TASK STATEMENT: Please return, exactly and only, the lines beginning at the top of the entries below and ending with the line containing "Бильярдный стол для снукера"; keep out the pictures.

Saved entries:
········

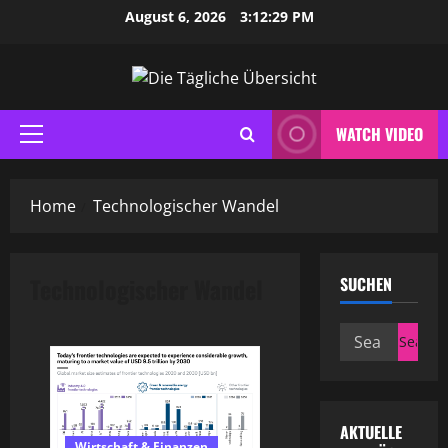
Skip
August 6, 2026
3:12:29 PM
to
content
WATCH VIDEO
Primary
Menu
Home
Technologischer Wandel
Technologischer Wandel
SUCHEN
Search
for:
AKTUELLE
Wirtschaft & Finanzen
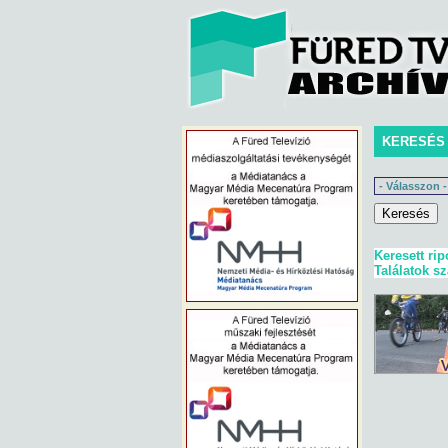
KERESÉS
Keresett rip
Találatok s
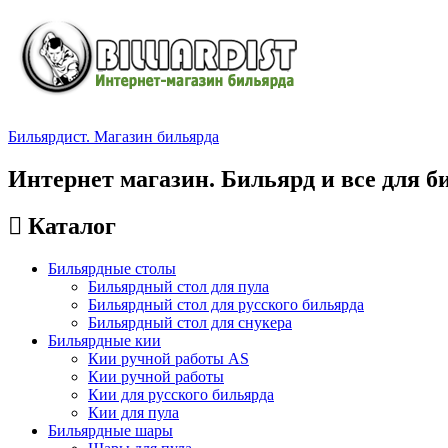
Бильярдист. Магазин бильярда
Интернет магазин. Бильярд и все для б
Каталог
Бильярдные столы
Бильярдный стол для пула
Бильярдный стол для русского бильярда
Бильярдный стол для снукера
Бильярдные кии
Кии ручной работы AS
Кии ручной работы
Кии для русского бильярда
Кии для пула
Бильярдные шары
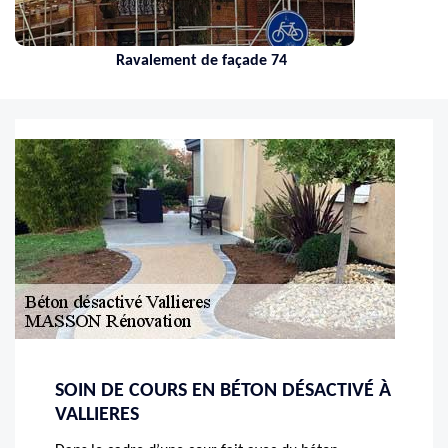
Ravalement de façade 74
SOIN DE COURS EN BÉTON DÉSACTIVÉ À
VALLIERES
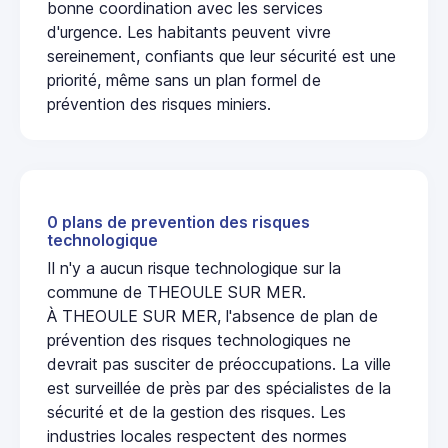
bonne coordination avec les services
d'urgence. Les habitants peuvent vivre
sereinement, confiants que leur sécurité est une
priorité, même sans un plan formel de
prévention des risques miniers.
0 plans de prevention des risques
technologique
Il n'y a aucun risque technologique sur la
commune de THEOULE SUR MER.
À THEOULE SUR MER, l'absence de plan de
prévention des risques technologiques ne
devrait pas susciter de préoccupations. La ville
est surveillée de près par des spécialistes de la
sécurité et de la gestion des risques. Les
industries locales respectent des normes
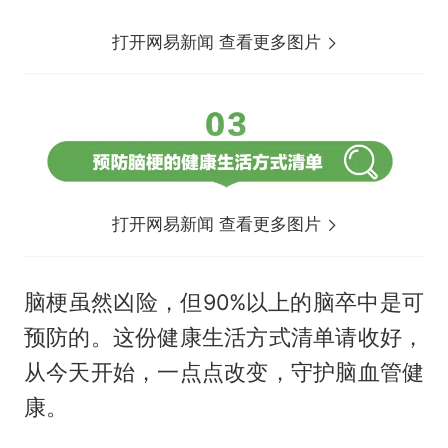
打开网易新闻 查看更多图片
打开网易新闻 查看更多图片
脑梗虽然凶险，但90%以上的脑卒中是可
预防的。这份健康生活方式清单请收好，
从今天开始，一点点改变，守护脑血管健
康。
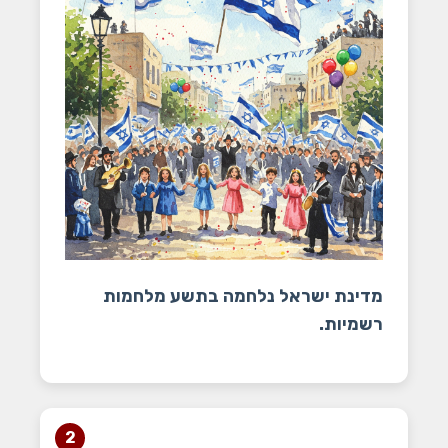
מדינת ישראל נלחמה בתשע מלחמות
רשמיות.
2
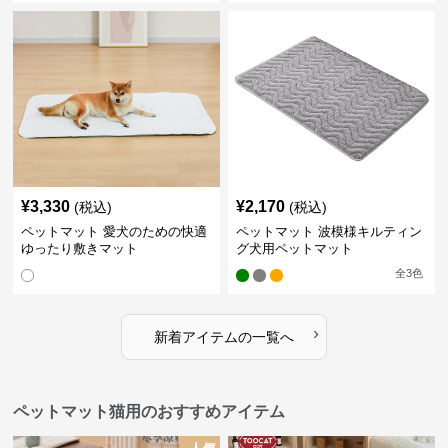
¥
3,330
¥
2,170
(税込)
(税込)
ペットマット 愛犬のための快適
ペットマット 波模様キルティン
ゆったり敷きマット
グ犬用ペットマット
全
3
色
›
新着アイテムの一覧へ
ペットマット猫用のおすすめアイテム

········

TASK RESPONSE:
Skip
August 6, 2026
3:12:29 PM
to
content
WATCH VIDEO
Primary
Menu
Home
Technologischer Wandel
Technologischer Wandel
SUCHEN
Search
for:
AKTUELLE
Wirtschaft & Finanzen
KERESÉS
Keresett rip
Találatok s
Бильярдист. Магазин бильярда
Интернет магазин. Бильярд и все для б
Каталог
Бильярдные столы
Бильярдный стол для пула
Бильярдный стол для русского бильярда
Бильярдный стол для снукера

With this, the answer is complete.